Device pollution Another risk of colon cancer

Download interview transcript

The real risk of undergoing an endoscopy of any kind is the possibility of improperly sterilizing the flexible bronchoscope. David Lewis, Ph.D. and I discuss this in the short video above. One problem is the inability to completely clean the inside of the lens.

Lewis describes a problem he says doctors often face. During the examination, the doctor may not be able to see through the bronchoscope and unsuccessfully attempt to flush it using an air/water channel because it is obstructed by human tissue from a previous examination. .20 The scope must be retracted and another scope used.

Because the endoscope has sensitive equipment attached, it cannot be sterilized by heat. Unfortunately, manufacturers have not made a scope capable of being heat sterilized. As Lewis pointed out:21 “We can put a rover to Mars, we can certainly build a flexible endoscope that can be inserted into an autoclave.”

These expensive instruments are not disposable but need to be disinfected between each patient. Lewis reports that up to 80% of hospitals are sterilizing flexible endoscopes with glutaraldehyde (Cidex). On examination, he found this complicates the process because it does not dissolve tissue in the endoscope but preserves it.

As sharp biopsy instruments are run through the tube, patient material from previous testing is removed and potentially carried into your body. This is why it is important to find a clinic or hospital that uses peracetic acid to thoroughly disinfect the device by dissolving the proteins present in the flexible endoscope. Before scheduling an endoscopy, call to ask how the device is disinfected between patients.
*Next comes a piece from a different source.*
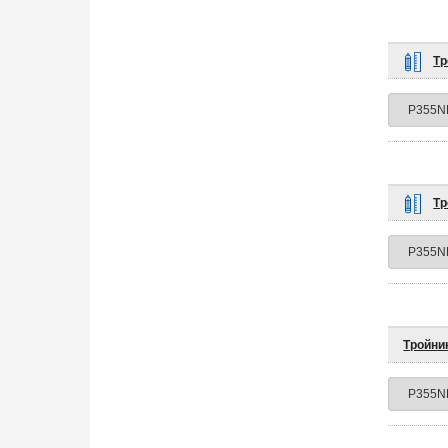
Тр
Тр
Тройни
Adjust lifestyle choices to reduce colon cancer risk

Like many other cancers, colorectal cancer is usually preventable. Research shows that only 5% to 10% of all cancers are caused by genetic defects, while the rest are related to environmental and lifestyle factors.22 The Mayo Clinic writes that one-third of the most diagnosed cancers in the US could be prevented through diet and nutrition, that is, with plenty of fresh fruit and vegetables.23

The extent to which diet contributes to cancer deaths varies by type of cancer, which the researchers found is linked to 70 percent of colorectal cancer cases.24 For example, long-term exposure to chlorinated drinking water can increase the risk of leukemia, colorectal cancer, and bladder cancer.

There are several strategies you can use to reduce your risk of developing this potentially deadly disease as it is influenced by diet, vitamin D levels, exercise, and alcohol consumption.